Portrait : l’adjudant Nadège Donzé s’est impliquée auprès de soldats blessés en opération. Elle fait désormais partie de leur vie, et ils ont bouleversé la sienne.
« Comment fais-tu ? Moi, je ne pourrais pas. » Voilà ce que j’ai souvent entendu au sujet de mes visites aux blessés. Mais pour moi, c’était une évidence. Je me disais : « Cela aurait pu être moi. Car avant d’être des spécialistes, nous sommes tous des soldats. » J’ai été affectée à la cellule Intervention du cabinet du ministre de la Défense en mai 2008. En août, c’était Uzbeen. J’ai alors été chargée d’une partie des dossiers sur les soldats décédés et blessés afin que le ministre dispose d’éléments concrets pour les familles. Je suis entrée dans l’intimité des soldats.

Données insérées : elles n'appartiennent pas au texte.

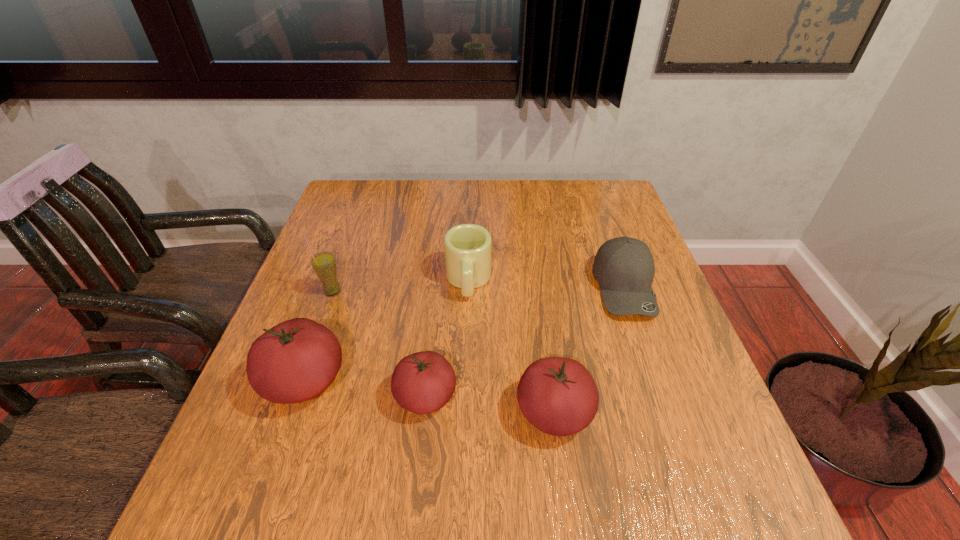 Identify the location of free space between the second object from right to left and the mug. The image size is (960, 540). pyautogui.click(x=512, y=347).

You are a GUI agent. You are given a task and a screenshot of the screen. Output one action in this format:
    pyautogui.click(x=<x>, y=<y>)
    Task: Click on the free spot between the rightmost tomato and the mug
    The image size is (960, 540).
    Given the screenshot: What is the action you would take?
    pyautogui.click(x=512, y=347)

Locate which object is the second closest to the leftmost tomato. Please provide its 2D coordinates. Your answer should be formatted as a tuple, i.e. [(x, y)], where the tuple contains the x and y coordinates of a point satisfying the conditions above.

[(324, 264)]

Identify which object is the closest to the mug. Please provide its 2D coordinates. Your answer should be formatted as a tuple, i.e. [(x, y)], where the tuple contains the x and y coordinates of a point satisfying the conditions above.

[(423, 382)]

Identify which tomato is the third nearest to the straw for drinking. Please provide its 2D coordinates. Your answer should be formatted as a tuple, i.e. [(x, y)], where the tuple contains the x and y coordinates of a point satisfying the conditions above.

[(557, 395)]

This screenshot has width=960, height=540. I want to click on the second closest tomato to the baseball cap, so click(423, 382).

Après quelques mois, j’ai voulu mettre un visage sur les noms de ces hommes qui étaient allés au bout de leur engagement. Début 2009, le caporal-chef Devos (un de mes collègues) et moi-même avons pris la décision de leur rendre visite à l’hôpital Percy. C’était une initiative personnelle, menée en dehors de nos heures de service. Et c’est devenu un rituel.
Une fois les visites officielles passées et les familles rentrées chez elles, souvent trop loin pour venir régulièrement, les soldats se sentent très seuls. Mon objectif était de leur changer les idées, de leur apporter un peu de joie de vivre.
Même si j’ai parfois été très impressionnée par leurs blessures, je ne l’ai jamais montré. Ils n’ont pas besoin que l’on s’apitoye sur leur sort, mais plutôt qu’on les aide à supporter le quotidien. C’est passé par de petites attentions : boisson, hamburger, gâteau d’anniversaire, faire la lecture, les aider à manger…
Avec les blessés, un lien très fort s’est noué. Ils avaient mon numéro et je leur disais de m’appeler dès qu’ils en sentaient le besoin. Certains le font encore !
Marsouin d’honneur du 3
De nombreux blessés à qui je rendais visite sont issus du 3erégiment d’infanterie de Marine (3eRIMa), durement touché en Afghanistan à cette période. Je me souviens tout particulièrement du caporal-chef Abdou, grièvement blessé au bras par IED. Encore en réanimation lorsque je l’ai rencontré, il n’arrivait à prononcer qu’un seul mot, incompréhensible. Après quelques recherches, j’ai réussi à découvrir qu’il s’agissait du nom de son meilleur ami, un légionnaire. J’ai contacté son régiment qui l’a immédiatement mis dans un train pour Paris, pour venir lui rendre visite.
Ensuite, une relation particulière s’est nouée avec le 3eRIMa. Jusqu’au jour où j’ai eu la chance de recevoir la médaille du mérite colonial pour mon action auprès des blessés du 3. J’ai également été faite Marsouin d’honneur. Quelle émotion ! Ce régiment m’a véritablement adoptée, et je ne m’y attendais pas.
Ces blessés m’ont donné une leçon de vie car malgré leur souffrance quotidienne tant physique que psychologique, ce sont des soldats qui n’ont jamais perdu leur sens de l’engagement. Et même si je leur ai beaucoup donné, ils me l’ont rendu au centuple.
Aujourd’hui, l’adjudant continue à suivre avec attention le parcours des blessés qu’elle a rencontrés lors de ses visites.
Quelques dates
Agenda : ce week-end, aura lieu à Vannes la traditionnelle cérémonie du 11 Novembre en présence des autorités locales. Au cours de cette cérémonie, le caporal-chef Abdou, blessé en Afghanistan recevra la médaille militaire, l’adjudant Donzé, sera présente à cette occasion.